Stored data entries
○ ○ ○ ○

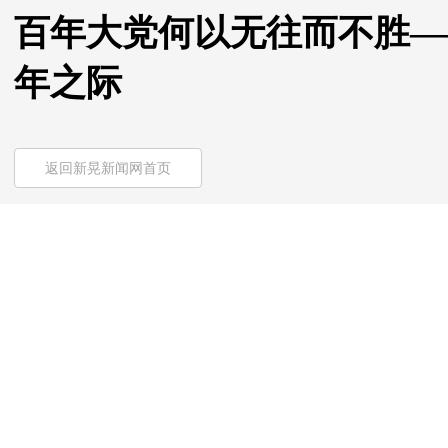
百年大党何以无往而不胜—
年之际
返回新晃新闻网首页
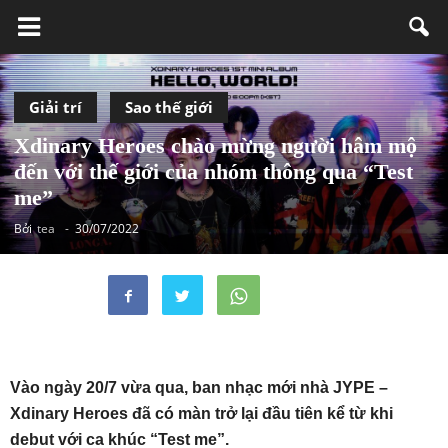
Giải trí
Sao thế giới
Xdinary Heroes chào mừng người hâm mộ
đến với thế giới của nhóm thông qua “Test
me”
Bởi
tea
-
30/07/2022
Vào ngày 20/7 vừa qua, ban nhạc mới nhà JYPE –
Xdinary Heroes đã có màn trở lại đầu tiên kể từ khi
debut với ca khúc “Test me”.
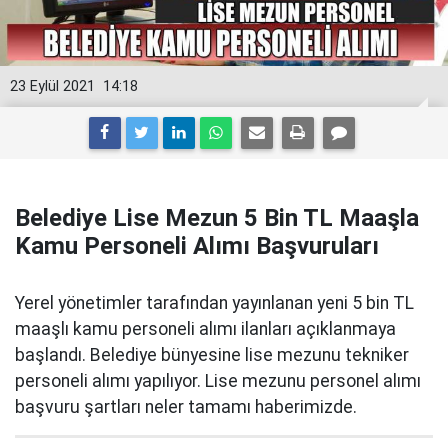
23 Eylül 2021
14:18
Belediye Lise Mezun 5 Bin TL Maaşla
Kamu Personeli Alımı Başvuruları
Yerel yönetimler tarafından yayınlanan yeni 5 bin TL
maaşlı kamu personeli alımı ilanları açıklanmaya
başlandı. Belediye bünyesine lise mezunu tekniker
personeli alımı yapılıyor. Lise mezunu personel alımı
başvuru şartları neler tamamı haberimizde.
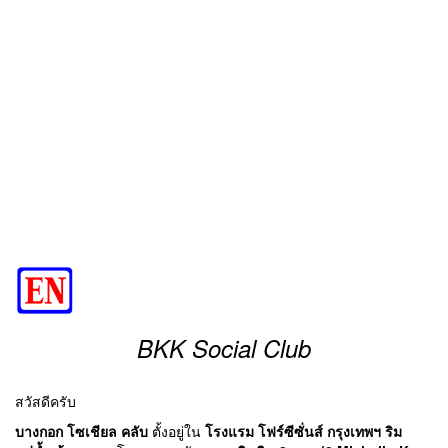
BKK Social Club
สวัสดีครับ
บางกอก โซเชียล คลับ
ตั้งอยู่ใน
โรงแรม โฟร์ซีซั่นส์ กรุงเทพฯ ริม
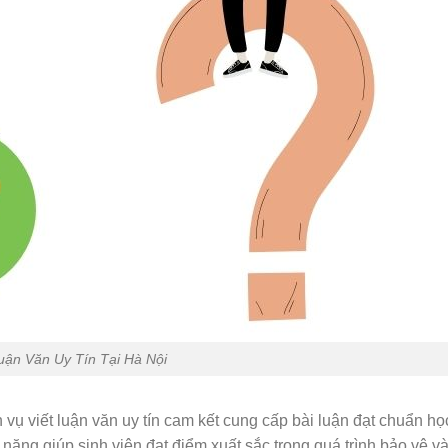
Luận Văn Uy Tín Tại Hà Nội
 vụ viết luận văn uy tín cam kết cung cấp bài luận đạt chuẩn họ
ăng giúp sinh viên đạt điểm xuất sắc trong quá trình bảo vệ v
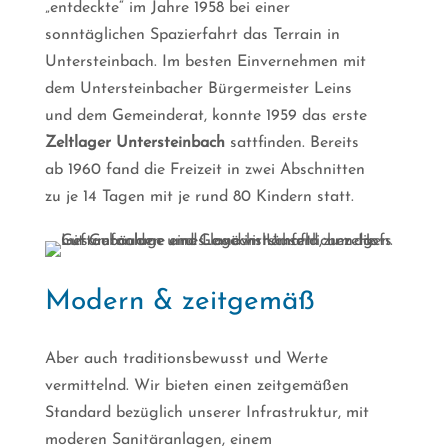
„entdeckte“ im Jahre 1958 bei einer
sonntäglichen Spazierfahrt das Terrain in
Untersteinbach. Im besten Einvernehmen mit
dem Untersteinbacher Bürgermeister Leins
und dem Gemeinderat, konnte 1959 das erste
Zeltlager Untersteinbach
sattfinden. Bereits
ab 1960 fand die Freizeit in zwei Abschnitten
zu je 14 Tagen mit je rund 80 Kindern statt.
Modern & zeitgemäß
Aber auch traditionsbewusst und Werte
vermittelnd. Wir bieten einen zeitgemäßen
Standard bezüglich unserer Infrastruktur, mit
moderen Sanitäranlagen, einem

○ ○ ○ ○

▶ [Exercise brief]:
Give again, word for word, only the lines that run from the top of the data above through the line with "1958 bei einer". Drop the pictures.

▶ [Solution for this task]:
百年大党何以无往而不胜—
年之际
返回新晃新闻网首页
Giải trí
Sao thế giới
Xdinary Heroes chào mừng người hâm mộ
đến với thế giới của nhóm thông qua “Test
me”
Bởi
tea
-
30/07/2022
Vào ngày 20/7 vừa qua, ban nhạc mới nhà JYPE –
Xdinary Heroes đã có màn trở lại đầu tiên kể từ khi
debut với ca khúc “Test me”.
23 Eylül 2021
14:18
Belediye Lise Mezun 5 Bin TL Maaşla
Kamu Personeli Alımı Başvuruları
Yerel yönetimler tarafından yayınlanan yeni 5 bin TL
maaşlı kamu personeli alımı ilanları açıklanmaya
başlandı. Belediye bünyesine lise mezunu tekniker
personeli alımı yapılıyor. Lise mezunu personel alımı
başvuru şartları neler tamamı haberimizde.
BKK Social Club
สวัสดีครับ
บางกอก โซเชียล คลับ
ตั้งอยู่ใน
โรงแรม โฟร์ซีซั่นส์ กรุงเทพฯ ริม
Luận Văn Uy Tín Tại Hà Nội
 vụ viết luận văn uy tín cam kết cung cấp bài luận đạt chuẩn họ
ăng giúp sinh viên đạt điểm xuất sắc trong quá trình bảo vệ v
„entdeckte“ im Jahre 1958 bei einer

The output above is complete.